OpenAI envisage des poursuites judiciaires contre Apple pour rupture de contrat, selon un employé de la startup au fait du dossier. Le litige porte sur l'accord d'intégration de ChatGPT conclu avec le fabricant de l'iPhone, annoncé il y a deux ans lors de la WWDC 2024. La source indique qu'OpenAI tente depuis plusieurs mois de renouer le dialogue avec Apple, mais se heurte à un manque manifeste d'engagement de la part du géant californien. La société préférerait éviter le tribunal, mais n'exclut pas cette option si Apple refuse de montrer une volonté réelle de coopérer. L'affaire est significative car elle fragilise l'un des partenariats les plus médiatisés de l'ère ChatGPT. L'intégration de ChatGPT dans Apple Intelligence devait permettre aux utilisateurs d'iPhone, d'iPad et de Mac d'accéder au modèle d'OpenAI directement via Siri pour les requêtes complexes, touchant potentiellement des centaines de millions d'appareils dans le monde. Un conflit juridique entre ces deux acteurs pourrait compromettre cette intégration et forcer Apple à trouver une alternative, tout en envoyant un signal d'alarme aux autres entreprises technologiques qui cherchent à s'allier avec Cupertino. Ce n'est pas la première fois qu'Apple se retrouve en position d'accusé dans un conflit avec un partenaire de haut rang, mais il est rare qu'une entreprise aussi visible rende publiques ses menaces juridiques avant même de déposer une plainte. Apple est historiquement connu pour ses pratiques commerciales strictes et ses conditions d'accès à l'écosystème iOS, ce qui a déjà alimenté des tensions avec des développeurs et des régulateurs. Pour OpenAI, dont le modèle économique repose en partie sur la distribution via des plateformes tierces, perdre ou dégrader ce canal d'accès à des milliards d'utilisateurs Apple représenterait un revers stratégique non négligeable, alors que la concurrence avec Google, Meta et Anthropic s'intensifie.

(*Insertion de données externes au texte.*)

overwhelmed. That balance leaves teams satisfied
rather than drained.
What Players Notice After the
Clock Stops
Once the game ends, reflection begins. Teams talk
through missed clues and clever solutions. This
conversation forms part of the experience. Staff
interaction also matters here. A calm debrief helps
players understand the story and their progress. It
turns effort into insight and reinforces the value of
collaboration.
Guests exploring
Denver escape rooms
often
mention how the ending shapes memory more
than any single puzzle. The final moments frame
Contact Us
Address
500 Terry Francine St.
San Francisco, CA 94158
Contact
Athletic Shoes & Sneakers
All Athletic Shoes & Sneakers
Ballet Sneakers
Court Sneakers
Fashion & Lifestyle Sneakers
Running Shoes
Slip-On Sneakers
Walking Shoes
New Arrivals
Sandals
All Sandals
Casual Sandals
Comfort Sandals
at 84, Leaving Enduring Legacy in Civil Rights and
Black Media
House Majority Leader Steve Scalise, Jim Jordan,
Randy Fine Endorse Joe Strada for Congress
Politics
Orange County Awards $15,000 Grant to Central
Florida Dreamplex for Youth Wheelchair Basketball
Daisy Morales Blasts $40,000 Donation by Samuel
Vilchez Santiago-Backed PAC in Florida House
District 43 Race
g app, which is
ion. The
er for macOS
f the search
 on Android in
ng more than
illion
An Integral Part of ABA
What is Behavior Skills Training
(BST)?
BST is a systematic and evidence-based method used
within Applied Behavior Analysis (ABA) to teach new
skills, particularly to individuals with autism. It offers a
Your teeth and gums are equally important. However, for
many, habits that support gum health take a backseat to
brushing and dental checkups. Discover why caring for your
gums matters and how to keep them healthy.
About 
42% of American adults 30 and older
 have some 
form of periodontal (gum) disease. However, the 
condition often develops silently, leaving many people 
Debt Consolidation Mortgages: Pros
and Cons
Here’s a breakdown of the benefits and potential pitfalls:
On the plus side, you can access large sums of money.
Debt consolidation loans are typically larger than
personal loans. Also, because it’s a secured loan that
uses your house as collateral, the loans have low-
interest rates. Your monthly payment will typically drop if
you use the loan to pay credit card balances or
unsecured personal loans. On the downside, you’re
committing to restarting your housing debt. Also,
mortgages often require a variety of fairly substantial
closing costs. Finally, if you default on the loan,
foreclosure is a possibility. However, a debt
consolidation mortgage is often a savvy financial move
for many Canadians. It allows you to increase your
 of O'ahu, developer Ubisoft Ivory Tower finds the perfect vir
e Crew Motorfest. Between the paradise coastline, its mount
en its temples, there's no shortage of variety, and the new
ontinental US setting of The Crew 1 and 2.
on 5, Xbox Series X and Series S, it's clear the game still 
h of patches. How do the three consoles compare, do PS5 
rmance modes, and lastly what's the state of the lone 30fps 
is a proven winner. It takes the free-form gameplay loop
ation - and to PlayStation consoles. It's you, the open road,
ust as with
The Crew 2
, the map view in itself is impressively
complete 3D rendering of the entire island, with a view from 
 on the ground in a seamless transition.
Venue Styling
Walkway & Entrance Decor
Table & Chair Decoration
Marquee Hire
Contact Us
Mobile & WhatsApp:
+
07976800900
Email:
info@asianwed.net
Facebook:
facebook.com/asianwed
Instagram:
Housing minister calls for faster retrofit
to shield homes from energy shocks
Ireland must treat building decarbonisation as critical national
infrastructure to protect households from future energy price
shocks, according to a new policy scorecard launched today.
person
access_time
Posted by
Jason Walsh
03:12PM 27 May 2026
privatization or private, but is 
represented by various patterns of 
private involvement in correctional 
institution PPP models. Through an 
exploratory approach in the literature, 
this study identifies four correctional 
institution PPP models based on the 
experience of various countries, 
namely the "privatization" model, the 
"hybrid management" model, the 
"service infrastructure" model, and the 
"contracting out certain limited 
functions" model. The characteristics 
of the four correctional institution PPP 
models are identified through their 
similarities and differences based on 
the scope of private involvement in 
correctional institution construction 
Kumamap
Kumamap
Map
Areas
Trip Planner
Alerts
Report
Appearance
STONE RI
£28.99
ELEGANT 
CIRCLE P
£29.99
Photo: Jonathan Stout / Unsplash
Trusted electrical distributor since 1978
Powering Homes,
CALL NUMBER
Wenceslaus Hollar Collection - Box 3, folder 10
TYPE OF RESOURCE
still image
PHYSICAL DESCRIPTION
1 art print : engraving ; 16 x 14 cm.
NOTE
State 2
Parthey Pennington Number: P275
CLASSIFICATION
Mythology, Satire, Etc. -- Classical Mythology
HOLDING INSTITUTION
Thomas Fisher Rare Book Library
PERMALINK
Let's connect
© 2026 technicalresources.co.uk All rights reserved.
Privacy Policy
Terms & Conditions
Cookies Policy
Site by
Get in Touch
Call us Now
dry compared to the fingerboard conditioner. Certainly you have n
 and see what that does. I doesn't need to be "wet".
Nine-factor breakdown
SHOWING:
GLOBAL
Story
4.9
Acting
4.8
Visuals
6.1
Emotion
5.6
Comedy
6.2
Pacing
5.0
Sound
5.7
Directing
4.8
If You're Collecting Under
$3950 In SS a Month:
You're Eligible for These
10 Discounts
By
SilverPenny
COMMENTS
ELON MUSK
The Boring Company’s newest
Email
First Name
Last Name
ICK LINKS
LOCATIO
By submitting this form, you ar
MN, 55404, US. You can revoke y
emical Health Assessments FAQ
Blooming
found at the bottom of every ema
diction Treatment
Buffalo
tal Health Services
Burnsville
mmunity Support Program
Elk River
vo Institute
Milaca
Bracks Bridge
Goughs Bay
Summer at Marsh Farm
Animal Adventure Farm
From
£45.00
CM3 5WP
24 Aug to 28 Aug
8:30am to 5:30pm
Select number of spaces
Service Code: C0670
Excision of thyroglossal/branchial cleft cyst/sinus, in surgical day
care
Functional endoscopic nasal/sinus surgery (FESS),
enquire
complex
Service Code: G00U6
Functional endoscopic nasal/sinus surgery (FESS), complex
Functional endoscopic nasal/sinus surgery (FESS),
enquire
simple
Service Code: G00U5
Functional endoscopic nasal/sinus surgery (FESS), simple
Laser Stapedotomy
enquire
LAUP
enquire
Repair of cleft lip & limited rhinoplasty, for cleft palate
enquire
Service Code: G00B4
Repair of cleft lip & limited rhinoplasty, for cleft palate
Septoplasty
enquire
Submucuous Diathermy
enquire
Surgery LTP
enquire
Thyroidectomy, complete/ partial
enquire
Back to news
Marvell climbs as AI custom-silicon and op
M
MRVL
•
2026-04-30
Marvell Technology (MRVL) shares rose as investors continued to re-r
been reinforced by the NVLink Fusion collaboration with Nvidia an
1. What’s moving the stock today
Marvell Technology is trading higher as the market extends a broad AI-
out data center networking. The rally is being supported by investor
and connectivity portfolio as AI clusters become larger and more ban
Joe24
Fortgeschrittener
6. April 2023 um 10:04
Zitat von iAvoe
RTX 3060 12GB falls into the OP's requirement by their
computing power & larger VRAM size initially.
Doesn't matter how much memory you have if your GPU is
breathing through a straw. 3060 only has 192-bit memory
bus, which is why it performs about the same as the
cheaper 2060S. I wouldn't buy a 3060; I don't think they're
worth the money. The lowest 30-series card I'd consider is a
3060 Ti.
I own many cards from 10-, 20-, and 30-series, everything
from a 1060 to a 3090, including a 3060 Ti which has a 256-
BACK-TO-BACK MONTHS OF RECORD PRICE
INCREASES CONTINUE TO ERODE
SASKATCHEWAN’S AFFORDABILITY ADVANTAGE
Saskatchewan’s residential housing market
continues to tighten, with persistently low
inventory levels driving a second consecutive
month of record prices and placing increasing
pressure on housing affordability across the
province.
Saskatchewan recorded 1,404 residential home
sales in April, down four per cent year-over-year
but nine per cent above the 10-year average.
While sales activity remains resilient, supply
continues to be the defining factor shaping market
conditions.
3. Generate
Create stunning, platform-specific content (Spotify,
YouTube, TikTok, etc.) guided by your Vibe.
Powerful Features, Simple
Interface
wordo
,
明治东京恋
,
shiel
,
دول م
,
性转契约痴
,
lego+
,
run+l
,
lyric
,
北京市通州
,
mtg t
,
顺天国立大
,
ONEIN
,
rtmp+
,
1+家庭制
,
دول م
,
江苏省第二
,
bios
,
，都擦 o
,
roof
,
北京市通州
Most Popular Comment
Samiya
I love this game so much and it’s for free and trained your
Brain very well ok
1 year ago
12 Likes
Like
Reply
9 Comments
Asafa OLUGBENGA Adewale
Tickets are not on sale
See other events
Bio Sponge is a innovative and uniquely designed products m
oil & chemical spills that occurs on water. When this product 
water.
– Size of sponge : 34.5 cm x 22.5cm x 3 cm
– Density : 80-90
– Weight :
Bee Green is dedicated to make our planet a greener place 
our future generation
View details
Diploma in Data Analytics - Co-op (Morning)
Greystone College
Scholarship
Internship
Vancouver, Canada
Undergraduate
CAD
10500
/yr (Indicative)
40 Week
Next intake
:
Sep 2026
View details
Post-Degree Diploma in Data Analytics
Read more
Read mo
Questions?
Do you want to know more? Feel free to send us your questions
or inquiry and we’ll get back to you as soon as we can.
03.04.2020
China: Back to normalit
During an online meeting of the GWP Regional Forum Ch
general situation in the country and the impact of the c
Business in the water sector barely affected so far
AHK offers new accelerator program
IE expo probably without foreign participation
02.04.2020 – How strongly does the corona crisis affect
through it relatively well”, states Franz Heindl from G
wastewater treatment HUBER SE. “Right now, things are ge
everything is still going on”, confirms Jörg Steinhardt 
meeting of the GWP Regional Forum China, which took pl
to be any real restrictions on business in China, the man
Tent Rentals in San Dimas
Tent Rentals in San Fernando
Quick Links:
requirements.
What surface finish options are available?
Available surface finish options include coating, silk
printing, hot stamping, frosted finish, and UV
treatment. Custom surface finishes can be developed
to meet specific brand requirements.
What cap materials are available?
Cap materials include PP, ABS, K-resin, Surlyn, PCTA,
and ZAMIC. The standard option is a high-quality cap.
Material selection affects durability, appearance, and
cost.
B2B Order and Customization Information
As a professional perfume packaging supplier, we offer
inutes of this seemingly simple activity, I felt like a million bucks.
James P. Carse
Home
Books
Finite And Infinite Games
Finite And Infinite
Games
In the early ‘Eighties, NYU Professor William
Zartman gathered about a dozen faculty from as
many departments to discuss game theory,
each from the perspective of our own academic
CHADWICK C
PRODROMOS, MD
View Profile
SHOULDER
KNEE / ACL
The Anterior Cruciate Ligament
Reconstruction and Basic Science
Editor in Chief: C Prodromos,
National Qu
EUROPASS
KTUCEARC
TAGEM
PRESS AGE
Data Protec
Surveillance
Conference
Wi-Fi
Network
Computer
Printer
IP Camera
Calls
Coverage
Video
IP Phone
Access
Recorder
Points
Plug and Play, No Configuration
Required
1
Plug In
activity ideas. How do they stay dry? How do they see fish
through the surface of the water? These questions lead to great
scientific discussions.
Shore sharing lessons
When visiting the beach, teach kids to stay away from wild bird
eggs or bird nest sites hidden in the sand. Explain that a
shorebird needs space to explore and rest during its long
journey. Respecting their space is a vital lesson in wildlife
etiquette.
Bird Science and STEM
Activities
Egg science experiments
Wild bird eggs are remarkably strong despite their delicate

UEDes centaines de millions d'utilisateurs européens risquent de perdre l'accès natif à un assistant IA génératif sur leurs smartphones, illustrant la dépendance du marché européen aux décisions stratégiques des plateformes technologiques américaines.

💬 Apple qui laisse mourir un accord signé en grande pompe il y a deux ans, c'est du classique Cupertino. Ce qui change, c'est qu'OpenAI joue la menace publique avant même de déposer plainte, signe qu'il ne reste plus grand-chose à négocier en coulisses. Perdre ce canal vers des milliards d'iPhones au moment où Google et Meta accélèrent, ça va laisser des traces.